We were talking about blocking in today’s class experiment, and one student asked, “When should there be unequal units in the treatment and control?”
I replied that the simplest example was when treatment was not expensive. There may be 10,000 people in the population, but 99%will be in the control group because there is only a budget enough to apply treatment to 100 people. In other environments, treatment can be destructive and can only be applied to small parts of the available unit.
However, even if the cost is not interested and wants to maximize the statistical efficiency, it may be reasonable to assign different numbers to the two groups.
For example, I began to assume that your consequences are much more variable under treatment than control.
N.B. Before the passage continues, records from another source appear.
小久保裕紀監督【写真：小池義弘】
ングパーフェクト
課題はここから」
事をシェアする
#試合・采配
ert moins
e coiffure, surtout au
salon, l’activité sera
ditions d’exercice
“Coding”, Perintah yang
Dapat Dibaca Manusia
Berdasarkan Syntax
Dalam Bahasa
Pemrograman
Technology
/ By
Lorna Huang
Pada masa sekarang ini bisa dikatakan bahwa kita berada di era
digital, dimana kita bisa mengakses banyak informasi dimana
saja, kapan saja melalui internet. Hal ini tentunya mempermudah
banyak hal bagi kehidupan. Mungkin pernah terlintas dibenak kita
Then, the basic estimates of the treatment effect (the average result of the therapeutic group, the more therapeutic observation to remove the average between the control group, and minimize to explain higher dispersion.
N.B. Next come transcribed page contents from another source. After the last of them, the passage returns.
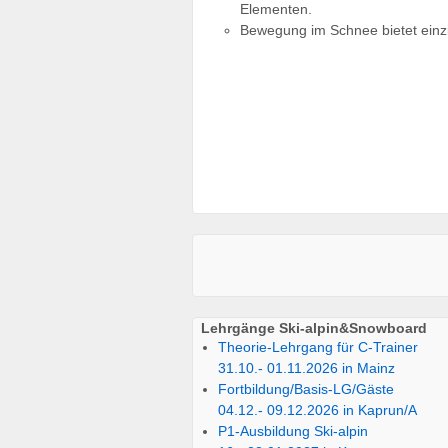
Elementen.
Bewegung im Schnee bietet einzig
Lehrgänge Ski-alpin&Snowboard
Theorie-Lehrgang für C-Trainer
31.10.- 01.11.2026 in Mainz
Fortbildung/Basis-LG/Gäste
04.12.- 09.12.2026 in Kaprun/A
P1-Ausbildung Ski-alpin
But I stopped for a while. I was confused.
There are two intuitions and the opposite direction.
(1) Treatment observation is more variable than control. Therefore, more treatment measurement is required to obtain an accurate quote for the treatment group.
(2) Processing observation is more variable than the control group. Therefore, the treatment observation should be scared and pay more budget for high quality control measurement.
I felt that the correct reasoning was not (1), but (2), but I was not sure.
How did you solve the problem?
Ruthless power.
Here r:
n <- 100
expt_sim <- function(n, p=0.5, s_c=1, s_t=2){
n_c <- round((1-p)*n)
n_t <- round(p*n)
se_dif <- sqrt(s_c^2/n_c + s_t^2/n_t)
se_dif
}
curve(expt_sim(100, x), from=.01, to=.99,
xlab="Proportion of data in the treatment group",
ylab="se of estimated treatment effect",
main="Assuming sd of measurements is\ntwice as high for treated as for controls",
bty="l")
The results are as follows:
Oh, shooting, I don’t really like how the Y -axis is not zero. Distributed decrease is more dramatic than it is actually. Zero is in the neighborhood, so let’s invite you:
curve(expt_sim(100, x), from=.01, to=.99,
xlab="Proportion of data in the treatment group",
ylab="se of estimated treatment effect",
main="Assuming sd of measurements is\ntwice as high for treated as for controls",
bty="l",
xlim=c(0, 1), ylim=c(0, 2), xaxs="i", yaxs="i")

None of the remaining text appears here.